WORK TO BE COMPLETED — Repeat the data word for word. Do not include the pictures.

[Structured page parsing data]
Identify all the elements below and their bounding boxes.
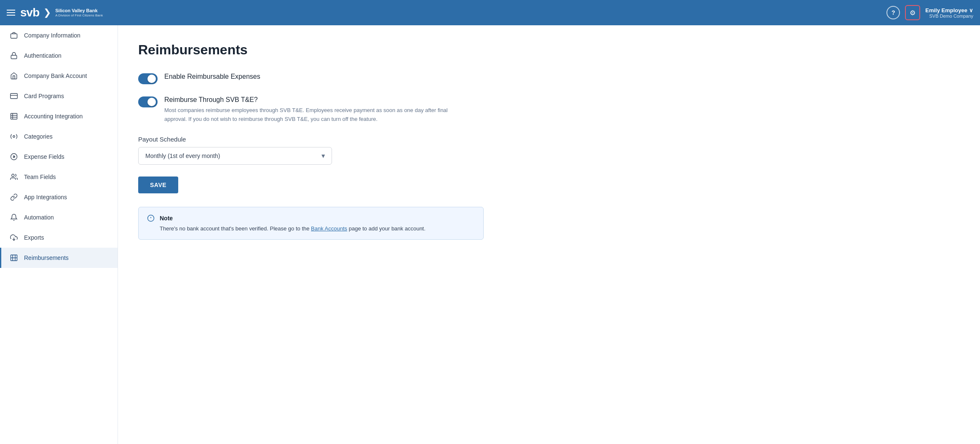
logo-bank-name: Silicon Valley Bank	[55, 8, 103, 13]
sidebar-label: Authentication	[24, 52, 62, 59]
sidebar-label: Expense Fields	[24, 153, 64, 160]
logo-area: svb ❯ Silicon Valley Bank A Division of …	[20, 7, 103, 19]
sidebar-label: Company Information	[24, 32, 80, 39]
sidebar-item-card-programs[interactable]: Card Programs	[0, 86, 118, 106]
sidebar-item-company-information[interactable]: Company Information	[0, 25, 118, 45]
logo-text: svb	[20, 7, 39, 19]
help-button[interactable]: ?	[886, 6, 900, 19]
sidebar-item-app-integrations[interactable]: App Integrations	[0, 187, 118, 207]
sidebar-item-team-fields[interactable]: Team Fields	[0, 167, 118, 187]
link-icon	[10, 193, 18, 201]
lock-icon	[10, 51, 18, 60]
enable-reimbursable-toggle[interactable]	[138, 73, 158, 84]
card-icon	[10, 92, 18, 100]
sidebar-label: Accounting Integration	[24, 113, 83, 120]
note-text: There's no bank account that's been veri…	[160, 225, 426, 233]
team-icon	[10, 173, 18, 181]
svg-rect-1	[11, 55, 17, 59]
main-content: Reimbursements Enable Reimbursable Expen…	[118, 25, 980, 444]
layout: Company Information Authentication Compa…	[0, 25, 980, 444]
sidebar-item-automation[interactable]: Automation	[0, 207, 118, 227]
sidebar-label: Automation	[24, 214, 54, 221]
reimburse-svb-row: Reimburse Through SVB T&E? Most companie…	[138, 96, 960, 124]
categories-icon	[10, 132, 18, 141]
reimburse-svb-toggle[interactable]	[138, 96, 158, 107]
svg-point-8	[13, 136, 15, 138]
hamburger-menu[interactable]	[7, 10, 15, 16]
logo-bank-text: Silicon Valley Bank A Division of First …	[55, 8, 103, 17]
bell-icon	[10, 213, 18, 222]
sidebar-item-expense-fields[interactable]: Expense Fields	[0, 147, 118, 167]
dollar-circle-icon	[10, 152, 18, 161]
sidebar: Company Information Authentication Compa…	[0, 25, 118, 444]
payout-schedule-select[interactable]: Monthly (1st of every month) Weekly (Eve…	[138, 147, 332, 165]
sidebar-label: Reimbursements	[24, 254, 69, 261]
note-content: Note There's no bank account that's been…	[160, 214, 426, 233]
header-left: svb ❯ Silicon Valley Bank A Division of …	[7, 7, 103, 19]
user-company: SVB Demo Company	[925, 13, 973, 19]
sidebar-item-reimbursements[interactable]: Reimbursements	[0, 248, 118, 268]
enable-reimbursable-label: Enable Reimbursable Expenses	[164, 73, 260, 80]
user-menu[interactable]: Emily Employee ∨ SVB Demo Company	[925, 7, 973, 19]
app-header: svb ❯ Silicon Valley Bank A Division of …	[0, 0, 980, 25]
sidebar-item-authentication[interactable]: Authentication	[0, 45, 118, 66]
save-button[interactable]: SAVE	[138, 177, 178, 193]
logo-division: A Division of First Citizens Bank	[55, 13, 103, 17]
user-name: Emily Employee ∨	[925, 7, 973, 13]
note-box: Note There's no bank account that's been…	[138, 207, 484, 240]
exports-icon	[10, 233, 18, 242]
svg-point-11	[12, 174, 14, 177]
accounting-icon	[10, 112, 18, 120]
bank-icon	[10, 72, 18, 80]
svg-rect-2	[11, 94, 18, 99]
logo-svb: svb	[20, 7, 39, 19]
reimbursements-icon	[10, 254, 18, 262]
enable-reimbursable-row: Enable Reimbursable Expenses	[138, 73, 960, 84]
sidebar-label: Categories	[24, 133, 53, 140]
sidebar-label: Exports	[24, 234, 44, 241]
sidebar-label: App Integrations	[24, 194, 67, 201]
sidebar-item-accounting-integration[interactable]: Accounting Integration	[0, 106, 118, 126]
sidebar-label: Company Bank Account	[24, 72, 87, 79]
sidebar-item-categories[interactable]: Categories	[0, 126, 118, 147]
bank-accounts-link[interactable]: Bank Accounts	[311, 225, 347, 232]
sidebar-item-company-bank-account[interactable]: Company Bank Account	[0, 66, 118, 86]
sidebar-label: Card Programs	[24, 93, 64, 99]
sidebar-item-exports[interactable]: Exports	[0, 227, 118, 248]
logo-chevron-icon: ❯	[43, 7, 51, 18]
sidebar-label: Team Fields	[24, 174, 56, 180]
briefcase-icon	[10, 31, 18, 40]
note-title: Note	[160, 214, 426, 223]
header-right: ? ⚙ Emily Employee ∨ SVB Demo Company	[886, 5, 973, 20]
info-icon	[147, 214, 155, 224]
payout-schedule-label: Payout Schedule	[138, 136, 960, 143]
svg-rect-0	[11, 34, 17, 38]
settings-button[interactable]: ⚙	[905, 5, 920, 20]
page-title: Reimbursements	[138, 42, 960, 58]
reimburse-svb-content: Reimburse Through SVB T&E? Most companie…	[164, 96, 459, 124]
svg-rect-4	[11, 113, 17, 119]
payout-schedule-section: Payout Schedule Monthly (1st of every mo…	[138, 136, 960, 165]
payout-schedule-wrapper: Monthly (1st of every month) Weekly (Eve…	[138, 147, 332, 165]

TASK ANSWER —
Identify all the elements below and their bounding boxes.
logo-bank-name: Silicon Valley Bank	[55, 8, 103, 13]
sidebar-label: Authentication	[24, 52, 62, 59]
sidebar-label: Expense Fields	[24, 153, 64, 160]
logo-area: svb ❯ Silicon Valley Bank A Division of …	[20, 7, 103, 19]
sidebar-label: Company Information	[24, 32, 80, 39]
sidebar-item-card-programs[interactable]: Card Programs	[0, 86, 118, 106]
sidebar-item-company-information[interactable]: Company Information	[0, 25, 118, 45]
logo-text: svb	[20, 7, 39, 19]
help-button[interactable]: ?	[886, 6, 900, 19]
sidebar-item-app-integrations[interactable]: App Integrations	[0, 187, 118, 207]
sidebar-item-team-fields[interactable]: Team Fields	[0, 167, 118, 187]
link-icon	[10, 193, 18, 201]
lock-icon	[10, 51, 18, 60]
enable-reimbursable-toggle[interactable]	[138, 73, 158, 84]
card-icon	[10, 92, 18, 100]
sidebar-label: Accounting Integration	[24, 113, 83, 120]
note-text: There's no bank account that's been veri…	[160, 225, 426, 233]
team-icon	[10, 173, 18, 181]
svg-rect-1	[11, 55, 17, 59]
main-content: Reimbursements Enable Reimbursable Expen…	[118, 25, 980, 444]
layout: Company Information Authentication Compa…	[0, 25, 980, 444]
sidebar-item-automation[interactable]: Automation	[0, 207, 118, 227]
sidebar-label: Automation	[24, 214, 54, 221]
reimburse-svb-row: Reimburse Through SVB T&E? Most companie…	[138, 96, 960, 124]
categories-icon	[10, 132, 18, 141]
reimburse-svb-toggle[interactable]	[138, 96, 158, 107]
svg-point-8	[13, 136, 15, 138]
hamburger-menu[interactable]	[7, 10, 15, 16]
logo-bank-text: Silicon Valley Bank A Division of First …	[55, 8, 103, 17]
bell-icon	[10, 213, 18, 222]
sidebar-item-expense-fields[interactable]: Expense Fields	[0, 147, 118, 167]
dollar-circle-icon	[10, 152, 18, 161]
sidebar: Company Information Authentication Compa…	[0, 25, 118, 444]
payout-schedule-select[interactable]: Monthly (1st of every month) Weekly (Eve…	[138, 147, 332, 165]
sidebar-label: Reimbursements	[24, 254, 69, 261]
note-content: Note There's no bank account that's been…	[160, 214, 426, 233]
header-left: svb ❯ Silicon Valley Bank A Division of …	[7, 7, 103, 19]
user-company: SVB Demo Company	[925, 13, 973, 19]
sidebar-item-reimbursements[interactable]: Reimbursements	[0, 248, 118, 268]
enable-reimbursable-label: Enable Reimbursable Expenses	[164, 73, 260, 80]
user-menu[interactable]: Emily Employee ∨ SVB Demo Company	[925, 7, 973, 19]
app-header: svb ❯ Silicon Valley Bank A Division of …	[0, 0, 980, 25]
sidebar-item-authentication[interactable]: Authentication	[0, 45, 118, 66]
save-button[interactable]: SAVE	[138, 177, 178, 193]
logo-division: A Division of First Citizens Bank	[55, 13, 103, 17]
user-name: Emily Employee ∨	[925, 7, 973, 13]
note-box: Note There's no bank account that's been…	[138, 207, 484, 240]
exports-icon	[10, 233, 18, 242]
svg-point-11	[12, 174, 14, 177]
accounting-icon	[10, 112, 18, 120]
bank-icon	[10, 72, 18, 80]
svg-rect-2	[11, 94, 18, 99]
logo-svb: svb	[20, 7, 39, 19]
reimbursements-icon	[10, 254, 18, 262]
enable-reimbursable-row: Enable Reimbursable Expenses	[138, 73, 960, 84]
sidebar-label: Categories	[24, 133, 53, 140]
sidebar-label: Exports	[24, 234, 44, 241]
sidebar-label: App Integrations	[24, 194, 67, 201]
sidebar-item-accounting-integration[interactable]: Accounting Integration	[0, 106, 118, 126]
sidebar-label: Company Bank Account	[24, 72, 87, 79]
sidebar-item-categories[interactable]: Categories	[0, 126, 118, 147]
bank-accounts-link[interactable]: Bank Accounts	[311, 225, 347, 232]
sidebar-item-company-bank-account[interactable]: Company Bank Account	[0, 66, 118, 86]
sidebar-label: Card Programs	[24, 93, 64, 99]
sidebar-item-exports[interactable]: Exports	[0, 227, 118, 248]
logo-chevron-icon: ❯	[43, 7, 51, 18]
sidebar-label: Team Fields	[24, 174, 56, 180]
briefcase-icon	[10, 31, 18, 40]
note-title: Note	[160, 214, 426, 223]
header-right: ? ⚙ Emily Employee ∨ SVB Demo Company	[886, 5, 973, 20]
info-icon	[147, 214, 155, 224]
payout-schedule-label: Payout Schedule	[138, 136, 960, 143]
svg-rect-0	[11, 34, 17, 38]
settings-button[interactable]: ⚙	[905, 5, 920, 20]
page-title: Reimbursements	[138, 42, 960, 58]
reimburse-svb-content: Reimburse Through SVB T&E? Most companie…	[164, 96, 459, 124]
svg-rect-4	[11, 113, 17, 119]
payout-schedule-section: Payout Schedule Monthly (1st of every mo…	[138, 136, 960, 165]
payout-schedule-wrapper: Monthly (1st of every month) Weekly (Eve…	[138, 147, 332, 165]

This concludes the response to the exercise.